=== ASSIGNMENT ===
When a record contains an image, skip the image and retype the rest of that record exactly.

=== Saved data entries ===
===

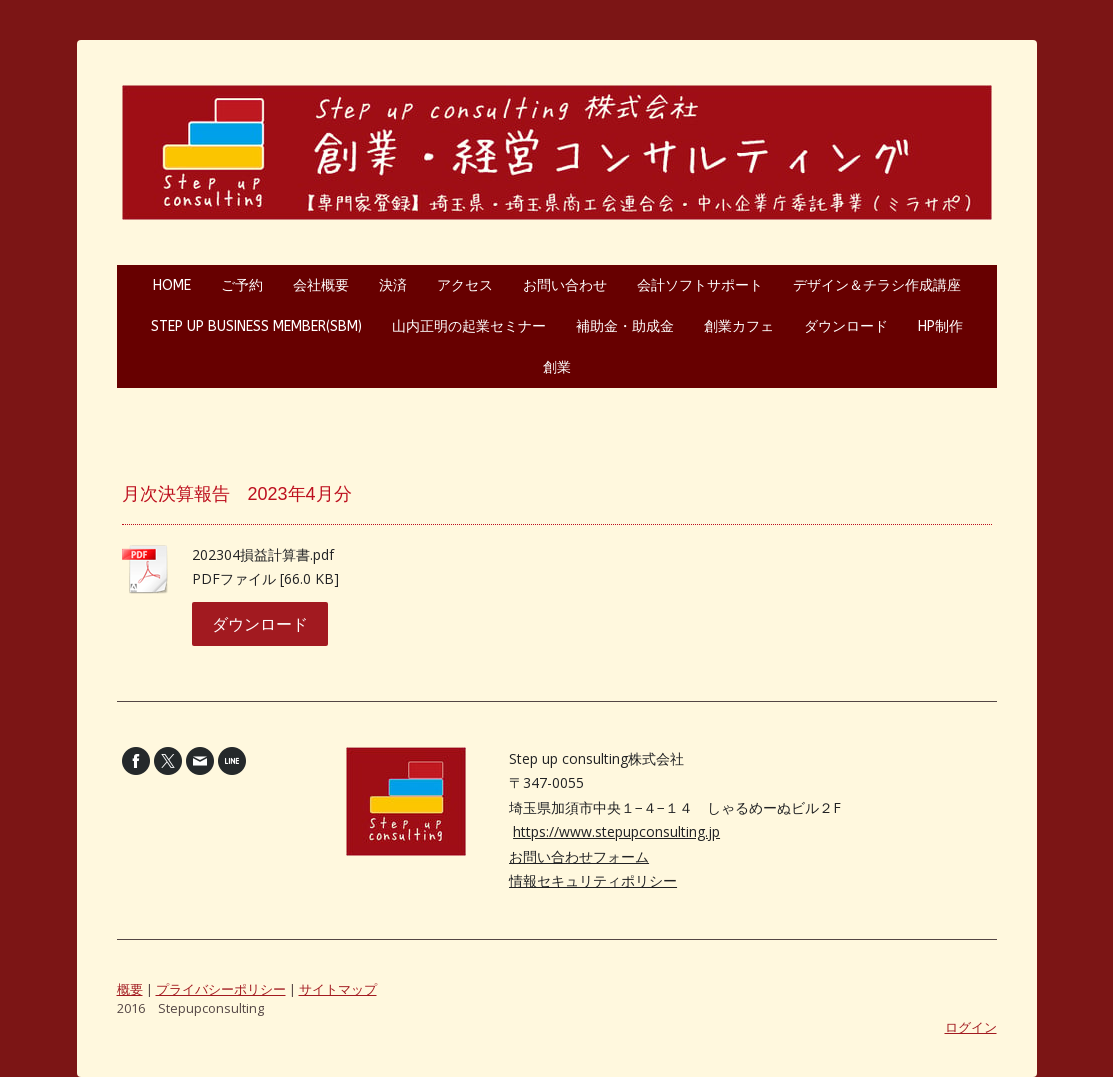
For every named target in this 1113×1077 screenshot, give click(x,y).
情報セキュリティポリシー (593, 880)
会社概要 (321, 285)
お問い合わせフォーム (579, 856)
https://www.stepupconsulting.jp (616, 831)
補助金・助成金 (625, 326)
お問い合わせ (565, 285)
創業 (557, 367)
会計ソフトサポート (700, 285)
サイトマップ (338, 989)
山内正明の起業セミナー (469, 326)
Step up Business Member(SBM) (256, 326)
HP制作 (940, 326)
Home (172, 285)
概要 (130, 989)
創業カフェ (739, 326)
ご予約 (242, 285)
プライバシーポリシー (221, 989)
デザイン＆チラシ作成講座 (877, 285)
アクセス (465, 285)
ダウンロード (846, 326)
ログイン (971, 1027)
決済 (393, 285)
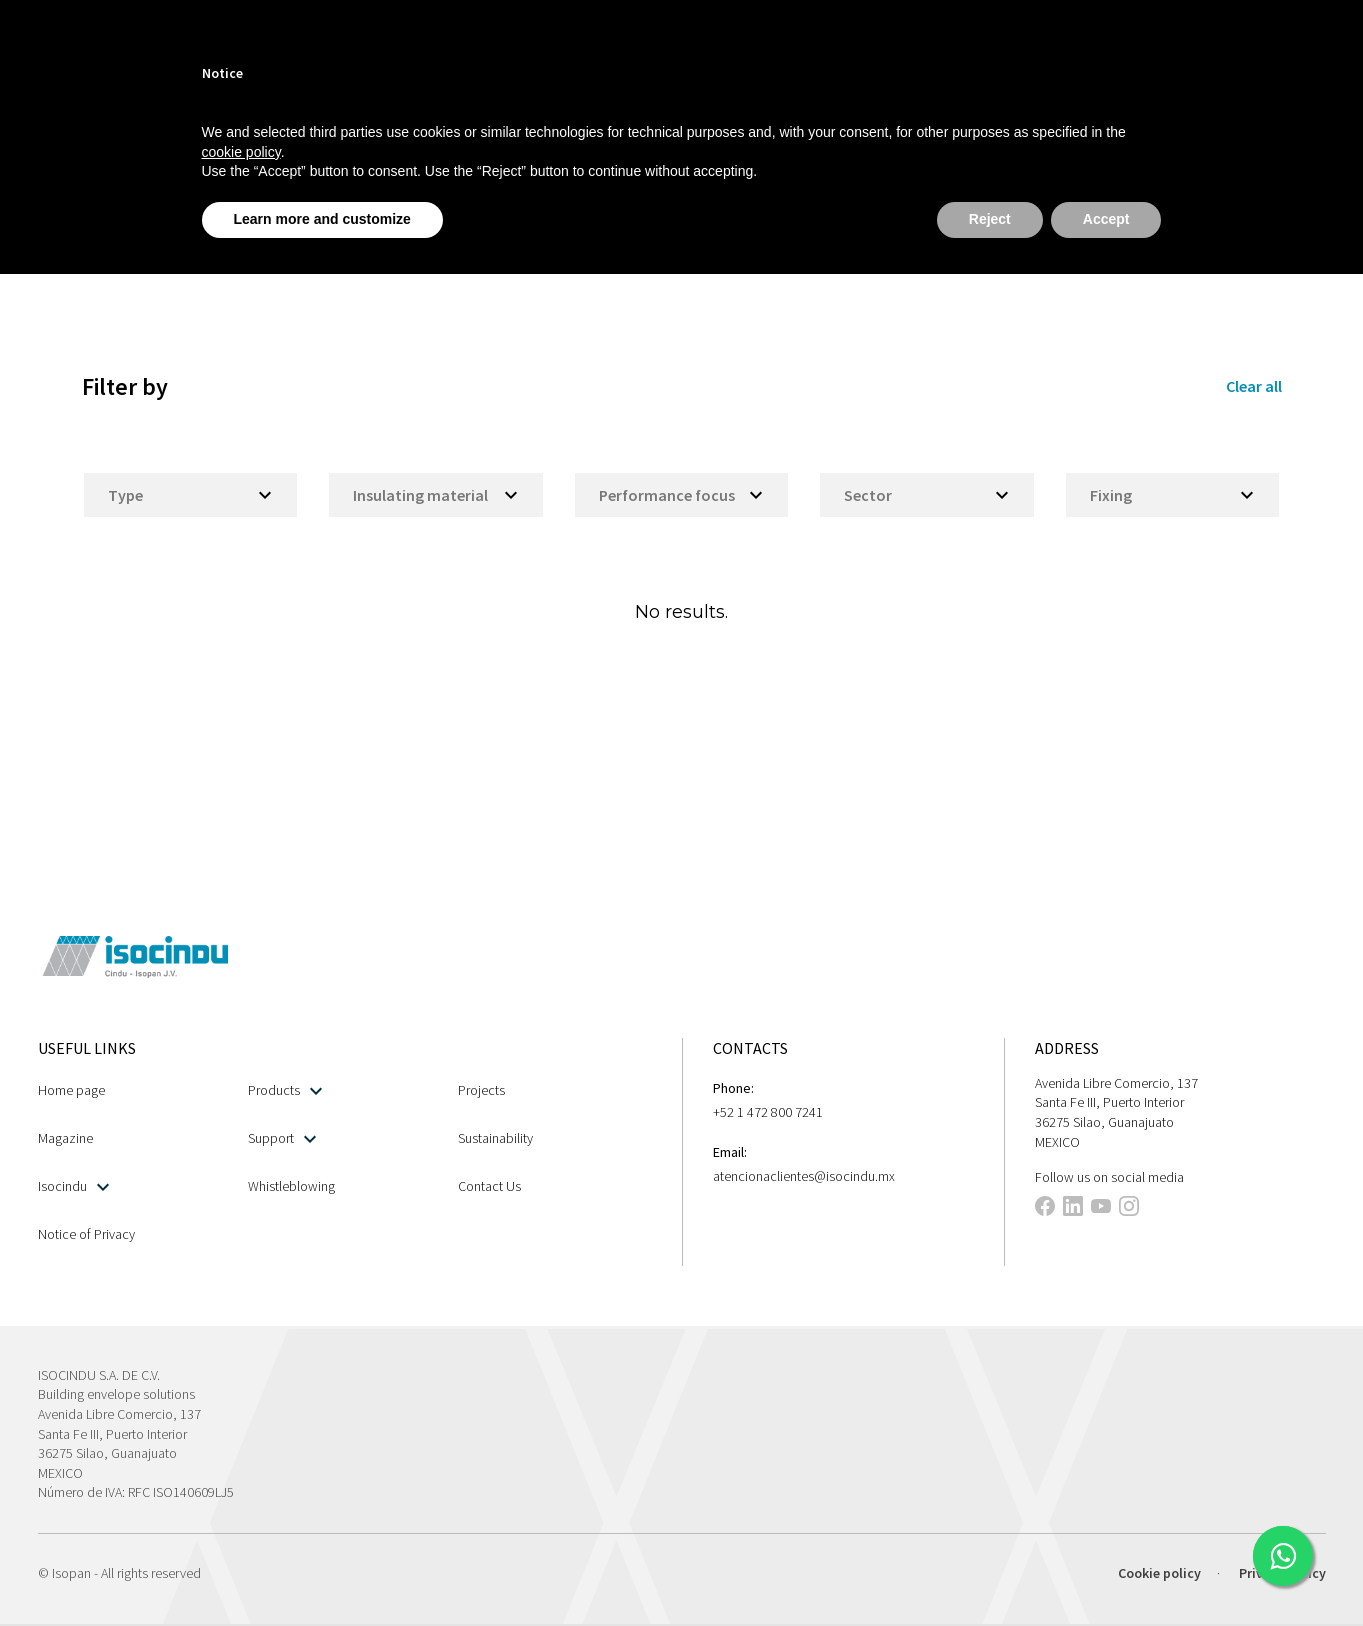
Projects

===

=== WRITTEN SOLUTION ===
For every named target in this 1113×1077 screenshot, give click(x,y).
情報セキュリティポリシー (593, 880)
会社概要 (321, 285)
お問い合わせフォーム (579, 856)
https://www.stepupconsulting.jp (616, 831)
補助金・助成金 (625, 326)
お問い合わせ (565, 285)
創業 (557, 367)
会計ソフトサポート (700, 285)
サイトマップ (338, 989)
山内正明の起業セミナー (469, 326)
Step up Business Member(SBM) (256, 326)
HP制作 (940, 326)
Home (172, 285)
概要 (130, 989)
創業カフェ (739, 326)
ご予約 (242, 285)
プライバシーポリシー (221, 989)
デザイン＆チラシ作成講座 (877, 285)
アクセス (465, 285)
ダウンロード (846, 326)
ログイン (971, 1027)
決済 (393, 285)
Projects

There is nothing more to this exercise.